Hunter Epperson ~ Staff Writer
Students and faculty of the University of Lynchburg have had to adapt to online learning due to Covid-19, but there are still some professors who refuse to utilize Moodle, the university’s course management system, and I argue that this should change.
Online course management systems are becoming ubiquitous technologies at institutions of higher education and learning, and they are known to be effective.
Professors are supposed to be lifelong learners and scholars in the academic field, meaning they are supposed to be constantly learning and enhancing their knowledge to help students succeed both in and out of the classroom.
There have been a few encounters with professors from students where they have experienced the professor refusing to learn or even try to use Moodle or some other form of a course management system such as Google Classroom. Some professors even have a Moodle page but refuse to update it. What does this message send to students?
Furthermore, when a professor is refusing to adapt to change or refusing to learn new material or sources that could help students succeed inside the classroom, how does that resonate with students?

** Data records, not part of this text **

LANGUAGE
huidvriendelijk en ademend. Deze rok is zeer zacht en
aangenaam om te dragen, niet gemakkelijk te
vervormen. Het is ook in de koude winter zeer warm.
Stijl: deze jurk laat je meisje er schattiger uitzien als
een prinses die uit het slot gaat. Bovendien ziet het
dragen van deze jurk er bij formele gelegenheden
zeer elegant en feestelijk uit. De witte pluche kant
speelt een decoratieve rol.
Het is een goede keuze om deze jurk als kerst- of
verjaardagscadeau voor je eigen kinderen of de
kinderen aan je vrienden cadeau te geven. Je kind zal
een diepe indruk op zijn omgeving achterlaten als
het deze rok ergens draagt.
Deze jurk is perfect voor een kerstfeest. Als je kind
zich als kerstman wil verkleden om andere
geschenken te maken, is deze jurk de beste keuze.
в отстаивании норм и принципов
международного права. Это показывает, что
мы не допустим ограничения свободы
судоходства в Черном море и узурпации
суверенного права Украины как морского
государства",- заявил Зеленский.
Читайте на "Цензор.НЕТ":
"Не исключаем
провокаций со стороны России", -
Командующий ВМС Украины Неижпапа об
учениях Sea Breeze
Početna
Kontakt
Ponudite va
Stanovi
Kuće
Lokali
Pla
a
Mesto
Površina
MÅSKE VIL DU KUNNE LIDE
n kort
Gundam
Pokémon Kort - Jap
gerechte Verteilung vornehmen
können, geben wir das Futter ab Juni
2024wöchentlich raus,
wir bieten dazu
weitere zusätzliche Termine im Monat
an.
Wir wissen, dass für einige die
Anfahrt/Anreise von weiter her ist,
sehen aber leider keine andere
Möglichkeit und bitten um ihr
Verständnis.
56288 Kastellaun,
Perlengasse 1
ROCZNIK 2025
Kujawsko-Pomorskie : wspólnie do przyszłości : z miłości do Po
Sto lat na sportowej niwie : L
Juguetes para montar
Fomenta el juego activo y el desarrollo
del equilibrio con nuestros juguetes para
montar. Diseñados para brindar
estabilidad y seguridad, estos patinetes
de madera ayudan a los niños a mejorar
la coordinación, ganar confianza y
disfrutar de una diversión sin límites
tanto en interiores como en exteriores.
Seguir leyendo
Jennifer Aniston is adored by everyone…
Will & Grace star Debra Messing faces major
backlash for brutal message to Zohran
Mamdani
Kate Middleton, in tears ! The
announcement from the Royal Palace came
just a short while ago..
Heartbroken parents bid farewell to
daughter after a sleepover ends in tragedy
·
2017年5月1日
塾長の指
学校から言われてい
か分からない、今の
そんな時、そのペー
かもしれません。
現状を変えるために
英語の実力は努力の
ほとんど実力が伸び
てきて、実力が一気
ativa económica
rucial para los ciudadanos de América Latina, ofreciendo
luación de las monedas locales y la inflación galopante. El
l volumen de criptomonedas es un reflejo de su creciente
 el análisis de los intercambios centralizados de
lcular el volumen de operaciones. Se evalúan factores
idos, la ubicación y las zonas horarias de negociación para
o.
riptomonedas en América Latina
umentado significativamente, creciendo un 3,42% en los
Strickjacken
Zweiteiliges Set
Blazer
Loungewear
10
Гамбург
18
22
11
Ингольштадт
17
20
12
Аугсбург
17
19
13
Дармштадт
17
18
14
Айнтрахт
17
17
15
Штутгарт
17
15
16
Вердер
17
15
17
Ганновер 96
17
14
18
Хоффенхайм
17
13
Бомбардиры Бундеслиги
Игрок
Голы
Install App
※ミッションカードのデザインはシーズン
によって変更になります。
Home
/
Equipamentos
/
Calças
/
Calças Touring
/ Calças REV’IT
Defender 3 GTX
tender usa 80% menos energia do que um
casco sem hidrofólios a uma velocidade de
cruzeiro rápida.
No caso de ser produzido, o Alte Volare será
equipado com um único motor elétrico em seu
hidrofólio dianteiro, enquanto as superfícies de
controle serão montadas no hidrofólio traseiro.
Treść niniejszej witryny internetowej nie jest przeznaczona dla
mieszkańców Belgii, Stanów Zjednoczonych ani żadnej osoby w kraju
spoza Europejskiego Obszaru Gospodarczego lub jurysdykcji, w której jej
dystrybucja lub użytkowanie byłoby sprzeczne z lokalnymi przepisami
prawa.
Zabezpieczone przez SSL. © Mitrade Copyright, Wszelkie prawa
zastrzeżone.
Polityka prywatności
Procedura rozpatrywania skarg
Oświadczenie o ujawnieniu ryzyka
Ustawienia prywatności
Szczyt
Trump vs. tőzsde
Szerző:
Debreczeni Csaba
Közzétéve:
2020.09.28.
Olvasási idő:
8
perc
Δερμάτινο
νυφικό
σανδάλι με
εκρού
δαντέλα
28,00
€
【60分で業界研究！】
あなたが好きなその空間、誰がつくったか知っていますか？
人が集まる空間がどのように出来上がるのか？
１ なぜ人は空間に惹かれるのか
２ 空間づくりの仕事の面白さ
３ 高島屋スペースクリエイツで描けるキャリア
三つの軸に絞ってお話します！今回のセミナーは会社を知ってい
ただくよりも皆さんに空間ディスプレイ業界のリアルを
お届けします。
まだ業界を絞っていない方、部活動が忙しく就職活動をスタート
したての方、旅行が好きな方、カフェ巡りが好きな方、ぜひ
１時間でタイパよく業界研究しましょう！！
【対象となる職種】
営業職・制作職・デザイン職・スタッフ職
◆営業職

The purpose of these platforms is to help students be successful. This is done by allowing students to have access materials and information for the class, such as readings or their grades. When a student is denied the opportunity to have the ability to experience these resources, students are the ones being impacted and are being left in the dark.
Professors may not wish to use Moodle because they have to go through the hassle of learning how it works. However, students have to undertake this learning curve when they start classes at the University of Lynchburg. It is not fair that students are required to about this website while professors are not.
When COVID-19 struck, professors learned how to use Google Meet. This was done so that students could continue having a positive college experience. If professors can adapt to Google Meet for the sake of their students, they can also adapt to Moodle for the same reason.
Since my time here at the University of Lynchburg, I have been fortunate enough to have almost all of my professors create, manage, and update their Moodle or Google Classroom pages regularly with new learning content, grades, or other resources. I know there are many students who have not been as fortunate as me.
Because of this, I think it is time to hold all professors accountable, and have them placed on the same field to help their students succeed in college and beyond.